The advanced statistics revolution is out of control. At first it was a breath of fresh air in a room full of stodgy, unenlightened writing. Advanced statistics were a needed dose of empiricism during an era when columnists distorted the definition of fact and opinion. They also led to a newfound respect of previously under-appreciated players, coaches and teams whose contributions to winning weren’t properly recorded, and have led to a more nuanced understanding of the game of basketball.
Perhaps it was inevitable, but we have reached a point in which the quality of basketball analysis has been degraded specifically because of the increased ubiquity of statistics. Basketball writing today suffers from three problems that certainly existed 10 or 20 or 30 years ago, but not to the same degree that they exist today.
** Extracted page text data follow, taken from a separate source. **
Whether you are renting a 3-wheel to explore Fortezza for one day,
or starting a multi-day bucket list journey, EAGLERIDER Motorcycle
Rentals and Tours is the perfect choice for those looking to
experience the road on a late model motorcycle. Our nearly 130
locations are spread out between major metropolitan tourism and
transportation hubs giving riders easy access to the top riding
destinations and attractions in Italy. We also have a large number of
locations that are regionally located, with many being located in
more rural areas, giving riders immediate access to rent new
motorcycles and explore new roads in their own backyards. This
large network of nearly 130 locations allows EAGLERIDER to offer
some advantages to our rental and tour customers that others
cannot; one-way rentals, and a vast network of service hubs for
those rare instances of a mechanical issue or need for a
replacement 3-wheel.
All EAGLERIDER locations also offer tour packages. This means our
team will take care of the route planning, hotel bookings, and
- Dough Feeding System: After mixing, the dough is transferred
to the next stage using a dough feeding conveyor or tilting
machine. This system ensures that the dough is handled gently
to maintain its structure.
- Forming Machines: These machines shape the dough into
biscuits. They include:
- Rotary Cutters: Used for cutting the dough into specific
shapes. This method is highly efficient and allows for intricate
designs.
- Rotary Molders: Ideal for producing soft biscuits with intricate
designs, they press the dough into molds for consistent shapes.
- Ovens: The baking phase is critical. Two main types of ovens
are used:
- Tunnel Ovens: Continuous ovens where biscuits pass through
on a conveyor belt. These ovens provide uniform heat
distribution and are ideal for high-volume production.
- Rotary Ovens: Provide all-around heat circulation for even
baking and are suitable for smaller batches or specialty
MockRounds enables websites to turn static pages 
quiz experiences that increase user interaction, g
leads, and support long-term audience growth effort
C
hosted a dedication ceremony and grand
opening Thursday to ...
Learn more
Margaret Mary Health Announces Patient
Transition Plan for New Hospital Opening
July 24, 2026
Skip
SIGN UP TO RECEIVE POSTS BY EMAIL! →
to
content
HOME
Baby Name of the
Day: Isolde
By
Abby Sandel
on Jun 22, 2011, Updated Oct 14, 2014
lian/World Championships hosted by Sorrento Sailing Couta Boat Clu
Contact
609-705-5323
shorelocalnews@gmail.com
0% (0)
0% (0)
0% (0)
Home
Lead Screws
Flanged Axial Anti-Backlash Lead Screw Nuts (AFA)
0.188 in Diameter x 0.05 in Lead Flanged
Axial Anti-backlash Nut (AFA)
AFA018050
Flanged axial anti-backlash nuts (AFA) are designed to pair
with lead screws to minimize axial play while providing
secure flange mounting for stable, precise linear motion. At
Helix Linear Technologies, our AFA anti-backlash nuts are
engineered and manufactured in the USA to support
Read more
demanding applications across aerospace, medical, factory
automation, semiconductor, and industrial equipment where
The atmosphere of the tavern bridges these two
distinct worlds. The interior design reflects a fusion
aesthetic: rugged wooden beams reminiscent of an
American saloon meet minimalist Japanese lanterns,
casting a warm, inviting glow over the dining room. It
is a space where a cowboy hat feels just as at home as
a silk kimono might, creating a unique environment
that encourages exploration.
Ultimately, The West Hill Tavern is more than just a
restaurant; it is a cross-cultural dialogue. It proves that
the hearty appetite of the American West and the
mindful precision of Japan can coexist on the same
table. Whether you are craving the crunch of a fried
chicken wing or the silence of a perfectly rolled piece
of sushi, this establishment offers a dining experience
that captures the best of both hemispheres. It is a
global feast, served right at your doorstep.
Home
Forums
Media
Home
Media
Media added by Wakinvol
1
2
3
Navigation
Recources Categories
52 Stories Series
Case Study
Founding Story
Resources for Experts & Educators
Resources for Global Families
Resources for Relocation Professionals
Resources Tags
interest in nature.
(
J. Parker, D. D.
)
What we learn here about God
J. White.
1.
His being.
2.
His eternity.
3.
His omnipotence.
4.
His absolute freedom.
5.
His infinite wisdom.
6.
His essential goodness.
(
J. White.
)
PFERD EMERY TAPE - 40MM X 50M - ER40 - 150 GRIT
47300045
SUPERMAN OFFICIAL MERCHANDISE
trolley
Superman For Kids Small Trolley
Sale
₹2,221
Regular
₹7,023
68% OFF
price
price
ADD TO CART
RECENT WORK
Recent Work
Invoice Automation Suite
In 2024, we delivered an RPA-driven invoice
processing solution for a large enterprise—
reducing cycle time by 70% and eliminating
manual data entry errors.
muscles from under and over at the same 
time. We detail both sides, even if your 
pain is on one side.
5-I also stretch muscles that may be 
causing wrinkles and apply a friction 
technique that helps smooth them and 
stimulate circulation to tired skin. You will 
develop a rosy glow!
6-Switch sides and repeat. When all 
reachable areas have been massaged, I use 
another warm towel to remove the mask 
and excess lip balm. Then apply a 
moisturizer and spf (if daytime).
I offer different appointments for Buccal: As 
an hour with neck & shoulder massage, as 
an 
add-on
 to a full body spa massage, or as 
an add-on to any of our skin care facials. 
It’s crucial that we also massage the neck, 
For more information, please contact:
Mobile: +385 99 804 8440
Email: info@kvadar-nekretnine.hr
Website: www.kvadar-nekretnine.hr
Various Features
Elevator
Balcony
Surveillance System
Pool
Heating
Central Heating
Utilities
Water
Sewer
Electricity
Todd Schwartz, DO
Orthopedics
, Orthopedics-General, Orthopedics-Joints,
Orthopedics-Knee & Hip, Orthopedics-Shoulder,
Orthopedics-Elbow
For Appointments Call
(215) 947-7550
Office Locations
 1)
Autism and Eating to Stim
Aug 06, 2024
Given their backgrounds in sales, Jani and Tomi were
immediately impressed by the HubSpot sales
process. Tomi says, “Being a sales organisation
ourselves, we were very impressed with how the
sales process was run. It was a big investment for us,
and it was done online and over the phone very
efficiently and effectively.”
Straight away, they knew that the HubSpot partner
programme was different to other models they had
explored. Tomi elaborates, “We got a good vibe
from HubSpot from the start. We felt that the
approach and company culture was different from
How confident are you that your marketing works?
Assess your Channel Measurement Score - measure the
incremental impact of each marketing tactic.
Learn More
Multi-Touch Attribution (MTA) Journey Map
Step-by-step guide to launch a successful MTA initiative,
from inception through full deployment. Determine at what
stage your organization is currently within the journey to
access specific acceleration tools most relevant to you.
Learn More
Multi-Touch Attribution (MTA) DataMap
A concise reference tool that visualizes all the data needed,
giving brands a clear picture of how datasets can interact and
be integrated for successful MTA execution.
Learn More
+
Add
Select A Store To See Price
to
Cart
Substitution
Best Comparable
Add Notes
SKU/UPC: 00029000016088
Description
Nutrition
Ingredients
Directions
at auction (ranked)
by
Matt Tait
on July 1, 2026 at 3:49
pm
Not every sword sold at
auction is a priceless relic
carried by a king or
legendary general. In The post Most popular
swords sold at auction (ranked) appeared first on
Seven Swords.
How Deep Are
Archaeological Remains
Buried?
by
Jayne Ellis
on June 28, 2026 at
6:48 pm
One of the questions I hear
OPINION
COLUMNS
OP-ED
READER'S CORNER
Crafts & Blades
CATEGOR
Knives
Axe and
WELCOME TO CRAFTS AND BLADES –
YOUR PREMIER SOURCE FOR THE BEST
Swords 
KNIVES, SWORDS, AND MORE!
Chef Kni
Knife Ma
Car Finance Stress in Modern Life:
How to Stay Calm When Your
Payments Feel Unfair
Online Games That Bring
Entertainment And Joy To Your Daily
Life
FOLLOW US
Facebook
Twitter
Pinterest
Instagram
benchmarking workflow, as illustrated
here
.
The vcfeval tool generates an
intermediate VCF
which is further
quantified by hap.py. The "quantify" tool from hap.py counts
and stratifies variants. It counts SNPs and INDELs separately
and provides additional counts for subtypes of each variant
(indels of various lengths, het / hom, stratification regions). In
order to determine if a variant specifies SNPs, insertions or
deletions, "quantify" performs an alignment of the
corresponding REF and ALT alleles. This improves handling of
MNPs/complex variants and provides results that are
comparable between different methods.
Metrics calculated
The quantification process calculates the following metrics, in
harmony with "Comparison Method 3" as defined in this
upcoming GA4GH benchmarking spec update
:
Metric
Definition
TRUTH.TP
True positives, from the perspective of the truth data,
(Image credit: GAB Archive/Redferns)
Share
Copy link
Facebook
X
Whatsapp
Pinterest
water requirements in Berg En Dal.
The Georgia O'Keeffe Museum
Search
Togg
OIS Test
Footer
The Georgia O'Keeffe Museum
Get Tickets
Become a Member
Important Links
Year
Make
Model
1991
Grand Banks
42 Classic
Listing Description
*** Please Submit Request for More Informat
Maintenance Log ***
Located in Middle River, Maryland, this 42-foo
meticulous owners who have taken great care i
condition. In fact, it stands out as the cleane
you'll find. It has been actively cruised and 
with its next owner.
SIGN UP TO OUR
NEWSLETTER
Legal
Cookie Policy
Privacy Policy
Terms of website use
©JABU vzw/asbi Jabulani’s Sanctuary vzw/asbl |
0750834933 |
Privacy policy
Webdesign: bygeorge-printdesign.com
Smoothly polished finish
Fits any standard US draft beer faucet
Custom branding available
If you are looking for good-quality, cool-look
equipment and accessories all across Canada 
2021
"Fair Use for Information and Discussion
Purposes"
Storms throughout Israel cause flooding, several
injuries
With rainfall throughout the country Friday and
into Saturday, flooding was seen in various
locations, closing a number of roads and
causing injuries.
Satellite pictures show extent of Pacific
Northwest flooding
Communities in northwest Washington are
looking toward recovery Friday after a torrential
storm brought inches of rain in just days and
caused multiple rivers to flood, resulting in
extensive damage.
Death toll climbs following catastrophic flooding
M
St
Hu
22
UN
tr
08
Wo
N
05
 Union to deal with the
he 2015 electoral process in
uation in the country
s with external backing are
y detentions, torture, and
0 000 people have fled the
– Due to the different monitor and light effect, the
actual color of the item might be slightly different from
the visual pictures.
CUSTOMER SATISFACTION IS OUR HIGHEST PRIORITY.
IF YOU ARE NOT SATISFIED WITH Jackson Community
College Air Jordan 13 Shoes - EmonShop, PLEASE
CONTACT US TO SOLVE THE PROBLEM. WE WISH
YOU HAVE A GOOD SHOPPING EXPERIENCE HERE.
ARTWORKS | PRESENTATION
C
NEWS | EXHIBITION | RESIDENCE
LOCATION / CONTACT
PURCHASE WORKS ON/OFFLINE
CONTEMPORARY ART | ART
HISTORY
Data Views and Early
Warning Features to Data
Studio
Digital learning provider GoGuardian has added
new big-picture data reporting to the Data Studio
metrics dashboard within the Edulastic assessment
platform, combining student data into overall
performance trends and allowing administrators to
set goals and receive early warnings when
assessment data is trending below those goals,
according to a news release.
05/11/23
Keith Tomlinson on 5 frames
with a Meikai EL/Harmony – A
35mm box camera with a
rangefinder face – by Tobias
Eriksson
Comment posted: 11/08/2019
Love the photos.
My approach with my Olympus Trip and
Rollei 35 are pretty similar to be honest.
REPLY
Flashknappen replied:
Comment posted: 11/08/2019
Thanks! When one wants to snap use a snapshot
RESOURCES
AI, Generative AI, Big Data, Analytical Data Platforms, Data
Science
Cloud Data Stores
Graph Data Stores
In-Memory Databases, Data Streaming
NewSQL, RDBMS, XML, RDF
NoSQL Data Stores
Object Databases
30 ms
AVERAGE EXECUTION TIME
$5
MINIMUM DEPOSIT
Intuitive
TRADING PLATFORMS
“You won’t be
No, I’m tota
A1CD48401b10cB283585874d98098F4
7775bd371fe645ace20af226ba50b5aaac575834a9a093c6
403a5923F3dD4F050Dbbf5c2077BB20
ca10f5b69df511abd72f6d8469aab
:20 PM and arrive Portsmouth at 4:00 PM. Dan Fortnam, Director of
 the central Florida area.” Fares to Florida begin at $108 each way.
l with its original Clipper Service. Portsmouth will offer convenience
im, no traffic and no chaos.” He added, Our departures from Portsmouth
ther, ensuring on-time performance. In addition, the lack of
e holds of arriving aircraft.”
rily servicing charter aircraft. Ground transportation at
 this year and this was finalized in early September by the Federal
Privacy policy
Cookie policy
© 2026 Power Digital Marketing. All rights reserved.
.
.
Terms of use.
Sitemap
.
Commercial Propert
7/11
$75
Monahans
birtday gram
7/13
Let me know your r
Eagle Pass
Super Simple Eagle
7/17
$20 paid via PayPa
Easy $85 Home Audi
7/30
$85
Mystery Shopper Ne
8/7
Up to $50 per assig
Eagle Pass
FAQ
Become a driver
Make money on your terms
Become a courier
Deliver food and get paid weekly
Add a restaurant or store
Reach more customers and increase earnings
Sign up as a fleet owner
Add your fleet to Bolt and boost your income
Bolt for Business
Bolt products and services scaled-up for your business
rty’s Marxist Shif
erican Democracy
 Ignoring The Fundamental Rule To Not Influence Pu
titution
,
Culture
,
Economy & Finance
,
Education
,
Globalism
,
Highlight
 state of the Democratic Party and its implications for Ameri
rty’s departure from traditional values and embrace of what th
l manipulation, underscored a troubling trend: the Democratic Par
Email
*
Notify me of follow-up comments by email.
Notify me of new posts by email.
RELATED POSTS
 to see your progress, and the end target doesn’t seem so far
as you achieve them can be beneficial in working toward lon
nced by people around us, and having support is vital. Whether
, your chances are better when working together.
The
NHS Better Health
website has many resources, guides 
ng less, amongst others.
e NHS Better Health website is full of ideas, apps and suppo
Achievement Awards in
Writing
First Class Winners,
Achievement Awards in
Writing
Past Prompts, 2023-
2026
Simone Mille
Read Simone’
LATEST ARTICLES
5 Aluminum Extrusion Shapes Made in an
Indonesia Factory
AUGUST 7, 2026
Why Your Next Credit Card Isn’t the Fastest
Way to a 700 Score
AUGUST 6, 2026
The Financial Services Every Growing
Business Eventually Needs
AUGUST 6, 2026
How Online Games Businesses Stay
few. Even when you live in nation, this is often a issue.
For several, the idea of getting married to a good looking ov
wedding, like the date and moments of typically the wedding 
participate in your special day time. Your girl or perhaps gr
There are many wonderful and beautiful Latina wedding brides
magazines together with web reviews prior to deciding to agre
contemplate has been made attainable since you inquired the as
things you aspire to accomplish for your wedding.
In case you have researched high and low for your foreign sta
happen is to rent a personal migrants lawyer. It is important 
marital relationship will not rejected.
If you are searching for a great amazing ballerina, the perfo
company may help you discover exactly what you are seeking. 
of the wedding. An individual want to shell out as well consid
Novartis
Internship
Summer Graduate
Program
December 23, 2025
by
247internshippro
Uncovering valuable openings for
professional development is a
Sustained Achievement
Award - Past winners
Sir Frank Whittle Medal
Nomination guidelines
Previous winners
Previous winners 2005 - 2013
An unjustified depiction of certainty.
On a scale of understanding from “impossible to tell if LeBron James is better than Adam Morrison” to “why bother playing the games, our simulations are 100% accurate”, we are much closer to the former than the latter. The increasing closeness to the sort of certainty provided by quantitative evidence has been grossly exaggerated, and thus statistics are being used by writers to end discussions rather than begin them.
Take this perfectly reasonable, defensible position: Tony Parker is one of the best five point guards in the NBA. If somebody wrote a piece asserting this, a sneeringly toned comment like, “You’re an idiot. According to [insert advanced metric of choice] Parker was the seventh best point guard in the NBA last year” would show up.
There are numerous problems with this commonly uttered sentiment. It posits that there is a definitive way to objectively measure the skills and abilities of basketball players to rank them. There isn’t. It also creates a false tautology. Does best mean across the past season, or a career, or perhaps for the upcoming season? To those misusing advanced statistics, it doesn’t matter because the definition of best is the one with the biggest [insert advanced metric of choice], and we measure who the best is by [insert advanced metric of choice]. Within this self-reinforcing cycle, there is no room for discussion.
Advanced statistics are an improvement on the information understood 20, or even five, years ago. We have a better understanding of how players claim rebounds now that we don’t solely measure rebounds, but also total rebound percentage. What that means is we better understand the skill of rebounding. What that doesn’t mean is that we fully understand the skill of rebounding. Any practitioner of advanced basketball statistics should tell you that there is still much more about basketball that we don’t know than we do know.
So why are advanced statics used more often to win arguments than they are to explore questions?
Perhaps one of the causes of the above problem is statistically illiterate writers. Primary schools, secondary schools and colleges across the United States are pushing math requirements and increasing the use of numbers in traditionally non-quantitative courses. Educators have recognized that many (most?) Americans graduate without enough statistical literacy to effectively do their taxes, save for retirement, calculate the cost of groceries and every other regular chore that requires math.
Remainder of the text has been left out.